Neither most haemodynamic parameters nor indirect body water content indices change in healthy women in different phases of the menstrual cycle. Although LVET significantly changes over the menstrual cycle, mainly between the LFP and MLP, the magnitude of the difference is subtle and somewhat of no clinical meaning. The difference in LVET medians between these two phases is 5.12 ms, which is 1.63% of the median LVET during LFP.

Sex hormones influence many cells, tissues, organs, and systems. The cardiovascular system is an example. Effects of sex hormones vary depending on their concentrations, which fluctuate during normal menstrual cycles and pregnancy. A gradual rise in sex steroids in pregnancy correlates with increases in CI and SI and decreases in SVRI and blood pressure [14,15,27,28].

In healthy non-pregnant women, changes in estrogen and progesterone concentrations during the whole menstrual cycle are relatively small compared to pregnancy [14,28]. Chapman et al. found that cardiac output was higher in the mid-luteal compared with the mid-follicular phase and explained their findings by an increased plasma renin activity and aldosterone concentration [29]. Aldosterone expands the intravascular fluid and might be the first hemodynamic adaptation to a potential pregnancy. However, Chapman et al. studied only 16 women who had indirectly confirmed ovulation by identifying the LH surge in urine—the method is less sensitive and precise for ovulation identification than ultrasonography. In contrast, we visualised the growing follicle and corpus luteum by ultrasound and measured the progesterone concentration in the blood [20]. So far, no other study has demonstrated similar hemodynamic changes during the menstrual cycle as Chapman et al. In another study, Gordon et al. analysed the cardiovascular response by cardiac impedance to mental stress during the menstrual cycle in 57 young, healthy women [30]. They found no significant differences in SI and CI in different phases of the menstrual cycle at rest.

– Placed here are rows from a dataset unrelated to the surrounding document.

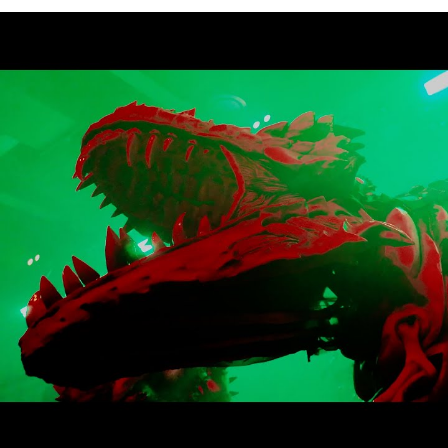
/
ク
リ
エ
イ
タ
ー
和
訳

In addition to aldosterone, physiological concentrations of sex hormones increase fluid body content [31]. However, it is uncertain whether the intravascular fluid content changes during the menstrual cycle. Information on intravascular water can be derived from studying CI, i.e., the amount of circulating blood. CI is a product of heart rate and SI (the amount of blood ejected from the left ventricle during a single contraction). According to the Frank–Starling heart law, SI increases in response to the extension of the left ventricular size (and its end-diastolic volume) [22].

In our study, neither CI nor SI changed during the menstrual cycle, suggesting that the intravascular water content remains stable over its various phases. Additionally, all other indices of water content, i.e., total body mass, total and relative (percentage) body water content, and the regional water content in the lungs (TFC), did not change over the menstrual cycle. Cumberledge et al. presented similar findings on the percentage of total body water. Additionally, they reported that extracellular and intracellular compartments of the total body water did not alter in healthy young women throughout the menstrual cycle [32].

Earlier studies postulated water shifts between body compartments with a significant change in the intravascular volume during the menstrual cycle. Stachenfeld et al. reported that estrogen from transdermal patches increased plasma volume but reduced the extracellular fluid volume. They speculated that it might be attributable to protein diffusion across the capillary endothelium, an adaptive change in the plasma, and oncotic tissue pressures. Administration of combined estrogen and progesterone increased plasma volume but did not influence the extracellular fluid, probably due to the additional sodium and water maintenance [31]. Progesterone increases the capillary permeability by allowing fluid and albumin to cross into the interstitial space [33]. Hulde et al. found that the blood concentration of the endothelial glycocalyx forming a barrier to the passage of proteins through the vascular membranes was higher in the luteal phase and lower in the periovulatory period. These results indicate that progesterone contributes to the degradation of the endothelial glycocalyx and impacts vascular permeability [34].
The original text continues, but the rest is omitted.